Copy all lines below containing "kendi".

================

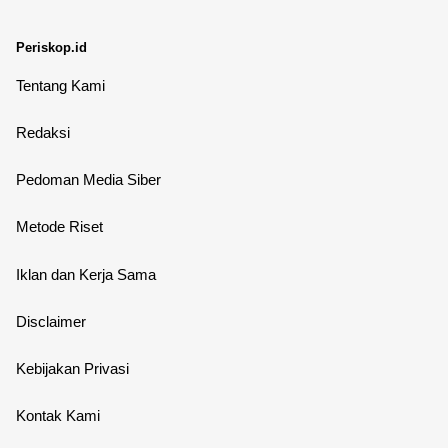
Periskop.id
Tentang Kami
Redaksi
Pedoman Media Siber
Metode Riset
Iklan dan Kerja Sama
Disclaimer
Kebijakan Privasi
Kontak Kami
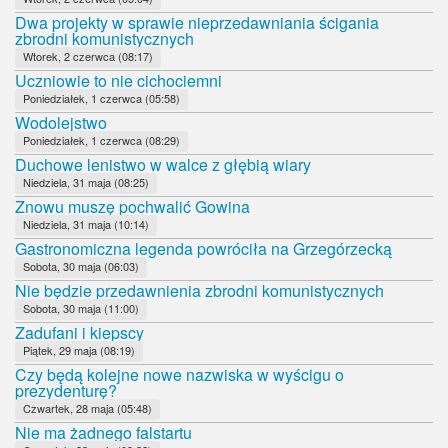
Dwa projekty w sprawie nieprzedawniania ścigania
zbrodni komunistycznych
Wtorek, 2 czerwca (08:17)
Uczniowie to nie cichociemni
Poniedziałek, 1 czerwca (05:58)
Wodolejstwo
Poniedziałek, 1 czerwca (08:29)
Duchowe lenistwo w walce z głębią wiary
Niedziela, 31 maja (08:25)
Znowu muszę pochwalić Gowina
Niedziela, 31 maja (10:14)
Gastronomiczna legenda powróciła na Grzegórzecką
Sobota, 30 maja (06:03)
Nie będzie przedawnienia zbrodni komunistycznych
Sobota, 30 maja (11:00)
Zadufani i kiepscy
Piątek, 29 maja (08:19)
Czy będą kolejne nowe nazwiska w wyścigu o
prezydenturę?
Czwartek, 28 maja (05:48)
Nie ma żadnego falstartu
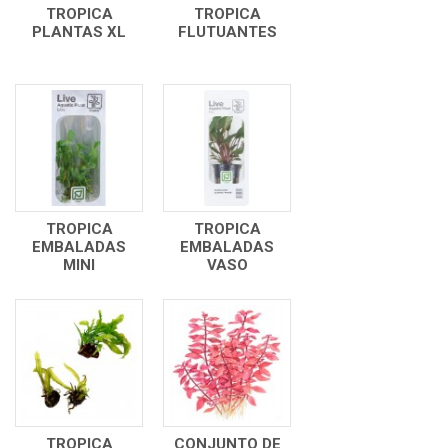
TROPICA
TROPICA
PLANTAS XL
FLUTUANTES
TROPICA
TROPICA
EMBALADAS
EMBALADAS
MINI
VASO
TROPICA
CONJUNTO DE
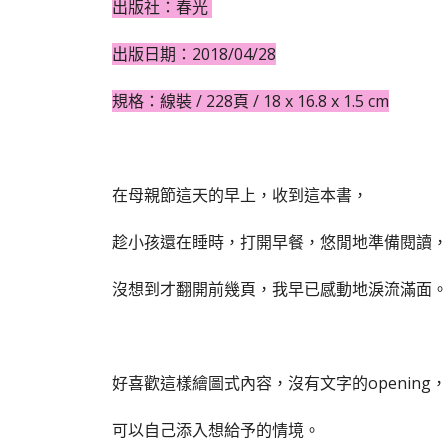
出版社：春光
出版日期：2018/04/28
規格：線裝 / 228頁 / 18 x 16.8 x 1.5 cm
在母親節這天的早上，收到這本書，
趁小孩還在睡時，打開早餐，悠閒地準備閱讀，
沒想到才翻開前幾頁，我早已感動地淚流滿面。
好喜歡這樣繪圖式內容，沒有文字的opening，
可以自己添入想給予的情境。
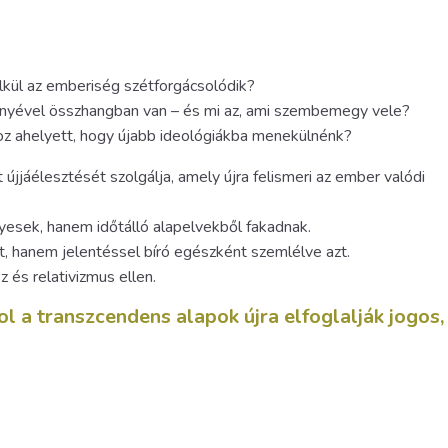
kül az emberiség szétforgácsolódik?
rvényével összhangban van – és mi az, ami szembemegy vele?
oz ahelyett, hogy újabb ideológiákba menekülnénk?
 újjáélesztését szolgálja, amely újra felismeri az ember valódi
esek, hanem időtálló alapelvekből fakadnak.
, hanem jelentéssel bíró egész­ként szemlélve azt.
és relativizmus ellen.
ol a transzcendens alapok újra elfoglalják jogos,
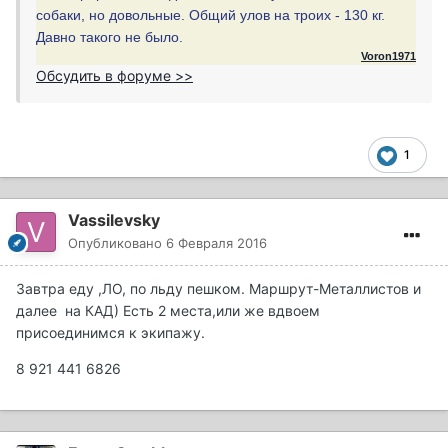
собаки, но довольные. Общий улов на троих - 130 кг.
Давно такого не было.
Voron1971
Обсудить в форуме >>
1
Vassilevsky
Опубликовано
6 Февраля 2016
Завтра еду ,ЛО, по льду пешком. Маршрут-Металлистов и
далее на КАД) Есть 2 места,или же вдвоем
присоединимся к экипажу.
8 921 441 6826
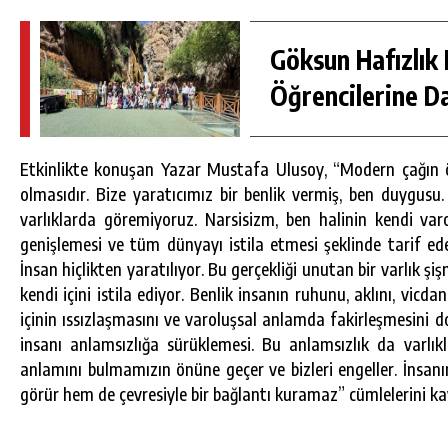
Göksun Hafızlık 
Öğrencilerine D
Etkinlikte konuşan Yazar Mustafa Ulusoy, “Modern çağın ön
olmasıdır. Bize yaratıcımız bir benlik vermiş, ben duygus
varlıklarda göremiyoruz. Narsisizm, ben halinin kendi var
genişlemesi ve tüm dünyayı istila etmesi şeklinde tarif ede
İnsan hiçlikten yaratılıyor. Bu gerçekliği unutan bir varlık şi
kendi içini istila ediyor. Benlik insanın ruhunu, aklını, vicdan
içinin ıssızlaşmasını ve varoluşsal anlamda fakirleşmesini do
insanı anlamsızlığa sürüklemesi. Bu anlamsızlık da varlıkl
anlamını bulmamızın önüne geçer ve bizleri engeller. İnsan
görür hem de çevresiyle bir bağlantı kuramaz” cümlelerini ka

================

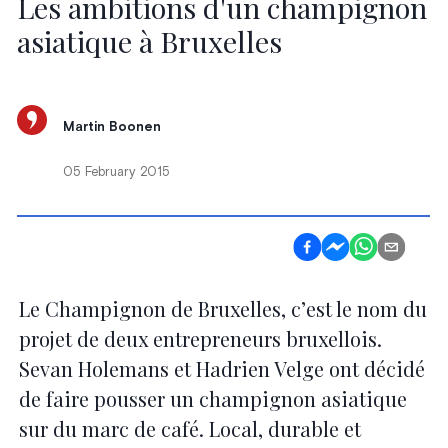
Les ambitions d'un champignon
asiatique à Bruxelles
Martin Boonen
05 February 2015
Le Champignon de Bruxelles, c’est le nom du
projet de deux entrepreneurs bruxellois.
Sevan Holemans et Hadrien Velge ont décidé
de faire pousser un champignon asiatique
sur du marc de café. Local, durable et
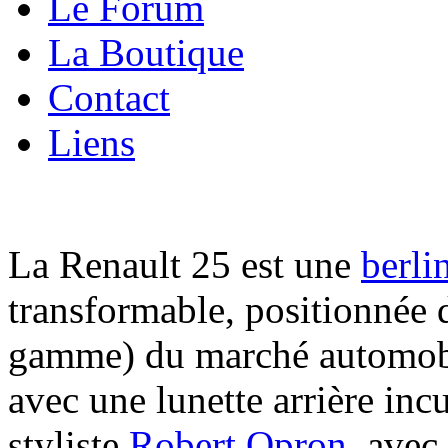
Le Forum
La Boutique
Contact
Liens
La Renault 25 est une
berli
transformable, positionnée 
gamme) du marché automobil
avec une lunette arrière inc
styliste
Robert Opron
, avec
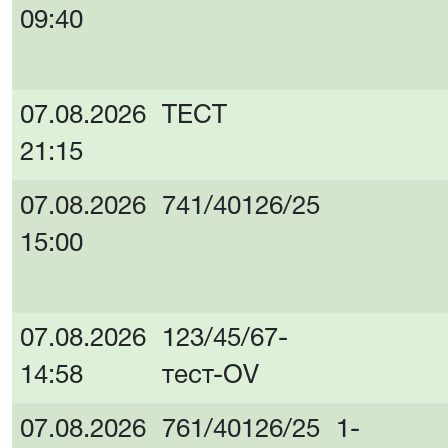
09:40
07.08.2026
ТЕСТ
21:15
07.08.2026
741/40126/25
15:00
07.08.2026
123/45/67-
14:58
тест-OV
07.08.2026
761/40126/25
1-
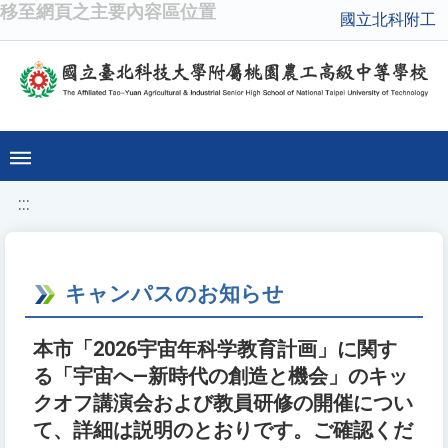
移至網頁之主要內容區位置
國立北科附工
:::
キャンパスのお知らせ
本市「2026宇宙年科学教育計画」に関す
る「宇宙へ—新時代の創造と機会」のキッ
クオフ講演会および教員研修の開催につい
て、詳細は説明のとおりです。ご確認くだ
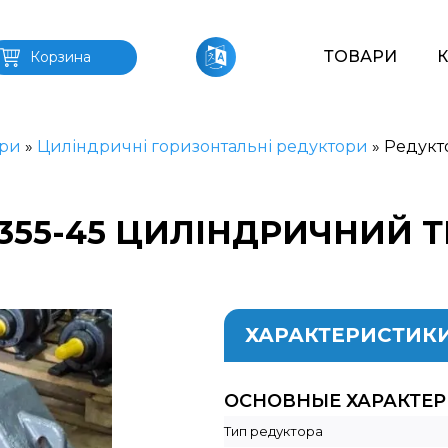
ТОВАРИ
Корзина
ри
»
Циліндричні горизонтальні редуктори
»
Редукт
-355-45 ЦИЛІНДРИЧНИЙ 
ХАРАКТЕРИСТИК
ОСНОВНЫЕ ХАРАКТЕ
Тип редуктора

================

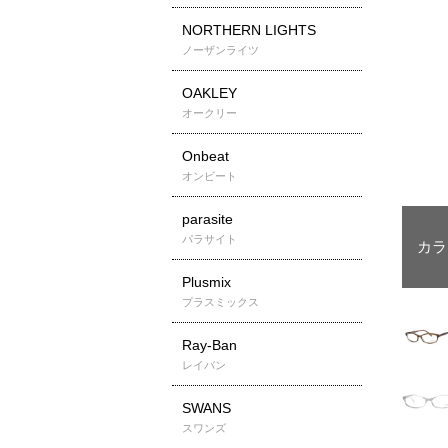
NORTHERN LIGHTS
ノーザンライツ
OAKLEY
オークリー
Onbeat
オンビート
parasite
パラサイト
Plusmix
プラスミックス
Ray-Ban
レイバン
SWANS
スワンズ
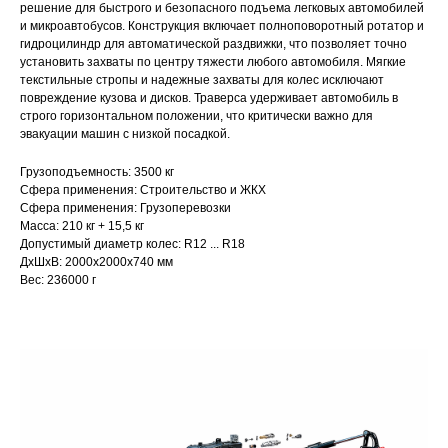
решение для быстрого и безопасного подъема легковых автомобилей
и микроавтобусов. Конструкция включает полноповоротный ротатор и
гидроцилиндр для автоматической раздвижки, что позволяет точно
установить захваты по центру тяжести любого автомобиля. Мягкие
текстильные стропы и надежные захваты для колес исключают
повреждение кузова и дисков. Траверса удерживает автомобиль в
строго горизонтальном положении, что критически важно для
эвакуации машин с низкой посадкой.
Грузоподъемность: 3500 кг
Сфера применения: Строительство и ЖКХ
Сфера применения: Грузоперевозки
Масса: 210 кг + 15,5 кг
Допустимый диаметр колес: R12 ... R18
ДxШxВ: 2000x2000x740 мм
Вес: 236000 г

================

- _The completed task_
varlıklarda göremiyoruz. Narsisizm, ben halinin kendi var
kendi içini istila ediyor. Benlik insanın ruhunu, aklını, vicdan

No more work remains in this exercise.